• **Problem details**
When you reach the line with "SDS-max kladivá (202, 116)" in the listing below, transcribe it and each line after it up to and including the line with "Selling with Case (293, 412)", exactly and with nothing else.

• **Exercise inputs**
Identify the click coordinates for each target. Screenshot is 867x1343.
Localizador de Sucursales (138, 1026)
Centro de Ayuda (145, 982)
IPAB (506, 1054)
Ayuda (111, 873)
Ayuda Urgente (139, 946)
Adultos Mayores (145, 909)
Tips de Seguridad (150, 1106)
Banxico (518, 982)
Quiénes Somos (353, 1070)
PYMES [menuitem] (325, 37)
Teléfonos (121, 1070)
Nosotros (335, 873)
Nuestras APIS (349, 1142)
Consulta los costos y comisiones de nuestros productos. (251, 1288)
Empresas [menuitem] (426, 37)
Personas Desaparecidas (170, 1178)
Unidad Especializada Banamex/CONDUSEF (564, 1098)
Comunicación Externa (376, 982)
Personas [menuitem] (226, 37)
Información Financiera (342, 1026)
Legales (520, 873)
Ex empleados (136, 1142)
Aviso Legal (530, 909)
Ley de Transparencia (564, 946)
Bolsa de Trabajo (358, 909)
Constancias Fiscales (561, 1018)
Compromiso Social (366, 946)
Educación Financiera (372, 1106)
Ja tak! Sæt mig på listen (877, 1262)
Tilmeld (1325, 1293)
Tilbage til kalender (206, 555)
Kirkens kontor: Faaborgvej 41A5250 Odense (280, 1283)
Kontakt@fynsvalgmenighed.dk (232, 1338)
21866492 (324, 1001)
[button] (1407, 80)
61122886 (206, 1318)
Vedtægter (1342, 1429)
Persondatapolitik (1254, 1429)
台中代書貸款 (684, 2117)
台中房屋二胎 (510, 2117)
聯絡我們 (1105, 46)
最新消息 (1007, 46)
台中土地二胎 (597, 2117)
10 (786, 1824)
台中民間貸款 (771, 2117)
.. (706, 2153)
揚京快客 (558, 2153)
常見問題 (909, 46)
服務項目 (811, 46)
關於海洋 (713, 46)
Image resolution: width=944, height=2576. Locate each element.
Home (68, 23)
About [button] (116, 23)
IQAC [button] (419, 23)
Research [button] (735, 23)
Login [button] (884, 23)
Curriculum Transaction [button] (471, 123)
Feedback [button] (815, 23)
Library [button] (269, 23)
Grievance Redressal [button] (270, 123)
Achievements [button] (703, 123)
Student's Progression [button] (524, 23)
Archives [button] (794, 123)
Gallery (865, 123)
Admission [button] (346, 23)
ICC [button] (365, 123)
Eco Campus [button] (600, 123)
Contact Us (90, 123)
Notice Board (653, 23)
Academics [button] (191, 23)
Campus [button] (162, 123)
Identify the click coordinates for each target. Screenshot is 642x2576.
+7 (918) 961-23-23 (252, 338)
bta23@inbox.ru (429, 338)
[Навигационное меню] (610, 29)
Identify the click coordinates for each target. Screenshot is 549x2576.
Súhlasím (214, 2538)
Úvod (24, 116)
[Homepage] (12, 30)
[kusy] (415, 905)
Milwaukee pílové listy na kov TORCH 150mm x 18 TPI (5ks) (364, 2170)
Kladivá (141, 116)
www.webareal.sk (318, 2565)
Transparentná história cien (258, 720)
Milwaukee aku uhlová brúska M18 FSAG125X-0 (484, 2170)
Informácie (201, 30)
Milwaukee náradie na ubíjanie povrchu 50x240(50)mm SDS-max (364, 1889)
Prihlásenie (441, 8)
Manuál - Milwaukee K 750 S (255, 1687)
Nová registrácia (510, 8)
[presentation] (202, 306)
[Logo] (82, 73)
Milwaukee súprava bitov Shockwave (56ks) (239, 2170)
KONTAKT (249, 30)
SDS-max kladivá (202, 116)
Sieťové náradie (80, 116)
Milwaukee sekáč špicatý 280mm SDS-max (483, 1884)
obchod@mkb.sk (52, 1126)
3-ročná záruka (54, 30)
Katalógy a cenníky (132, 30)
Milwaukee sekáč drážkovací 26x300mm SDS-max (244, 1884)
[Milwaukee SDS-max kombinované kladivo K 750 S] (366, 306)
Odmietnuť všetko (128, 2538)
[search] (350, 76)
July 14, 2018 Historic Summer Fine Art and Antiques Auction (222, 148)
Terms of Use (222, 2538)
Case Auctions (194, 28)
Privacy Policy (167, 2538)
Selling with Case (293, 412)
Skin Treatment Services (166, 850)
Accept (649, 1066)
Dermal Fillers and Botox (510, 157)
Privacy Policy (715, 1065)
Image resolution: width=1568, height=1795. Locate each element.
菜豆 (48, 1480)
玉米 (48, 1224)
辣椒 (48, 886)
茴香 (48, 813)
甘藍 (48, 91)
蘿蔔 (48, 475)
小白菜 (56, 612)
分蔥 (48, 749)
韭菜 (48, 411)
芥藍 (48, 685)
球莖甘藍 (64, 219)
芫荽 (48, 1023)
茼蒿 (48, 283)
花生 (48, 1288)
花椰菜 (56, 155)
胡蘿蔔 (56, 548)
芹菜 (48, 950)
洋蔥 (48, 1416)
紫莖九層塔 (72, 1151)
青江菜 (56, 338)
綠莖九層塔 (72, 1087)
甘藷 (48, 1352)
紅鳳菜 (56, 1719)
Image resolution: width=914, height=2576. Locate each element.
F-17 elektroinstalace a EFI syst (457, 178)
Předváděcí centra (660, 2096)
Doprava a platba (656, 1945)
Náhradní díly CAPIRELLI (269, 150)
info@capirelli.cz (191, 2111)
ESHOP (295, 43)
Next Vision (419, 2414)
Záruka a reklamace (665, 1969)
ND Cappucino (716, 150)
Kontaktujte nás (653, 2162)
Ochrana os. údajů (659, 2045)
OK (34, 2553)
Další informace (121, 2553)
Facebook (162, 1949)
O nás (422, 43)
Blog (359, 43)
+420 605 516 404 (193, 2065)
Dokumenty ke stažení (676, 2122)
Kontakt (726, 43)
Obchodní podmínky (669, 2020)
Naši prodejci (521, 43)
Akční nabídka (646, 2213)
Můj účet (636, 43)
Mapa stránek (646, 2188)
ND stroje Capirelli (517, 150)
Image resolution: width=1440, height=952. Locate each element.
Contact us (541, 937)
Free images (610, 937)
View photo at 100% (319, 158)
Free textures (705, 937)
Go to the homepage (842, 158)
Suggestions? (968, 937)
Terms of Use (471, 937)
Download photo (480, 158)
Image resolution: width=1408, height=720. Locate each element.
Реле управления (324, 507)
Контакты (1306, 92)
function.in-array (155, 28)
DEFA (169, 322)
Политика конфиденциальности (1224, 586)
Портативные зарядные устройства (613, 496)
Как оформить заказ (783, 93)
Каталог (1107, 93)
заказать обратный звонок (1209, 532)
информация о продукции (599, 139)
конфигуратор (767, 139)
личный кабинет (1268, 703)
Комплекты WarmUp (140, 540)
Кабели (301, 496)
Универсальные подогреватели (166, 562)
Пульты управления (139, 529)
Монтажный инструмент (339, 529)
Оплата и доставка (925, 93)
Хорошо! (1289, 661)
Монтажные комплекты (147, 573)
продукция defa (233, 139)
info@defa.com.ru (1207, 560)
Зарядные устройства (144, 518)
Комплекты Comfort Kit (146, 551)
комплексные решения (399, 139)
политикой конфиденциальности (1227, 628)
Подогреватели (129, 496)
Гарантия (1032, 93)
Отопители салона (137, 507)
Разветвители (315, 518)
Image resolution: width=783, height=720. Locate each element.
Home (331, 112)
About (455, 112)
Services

• **Solution to this task**
SDS-max kladivá (202, 116)
Sieťové náradie (80, 116)
Milwaukee sekáč špicatý 280mm SDS-max (483, 1884)
obchod@mkb.sk (52, 1126)
3-ročná záruka (54, 30)
Katalógy a cenníky (132, 30)
Milwaukee sekáč drážkovací 26x300mm SDS-max (244, 1884)
[Milwaukee SDS-max kombinované kladivo K 750 S] (366, 306)
Odmietnuť všetko (128, 2538)
[search] (350, 76)
July 14, 2018 Historic Summer Fine Art and Antiques Auction (222, 148)
Terms of Use (222, 2538)
Case Auctions (194, 28)
Privacy Policy (167, 2538)
Selling with Case (293, 412)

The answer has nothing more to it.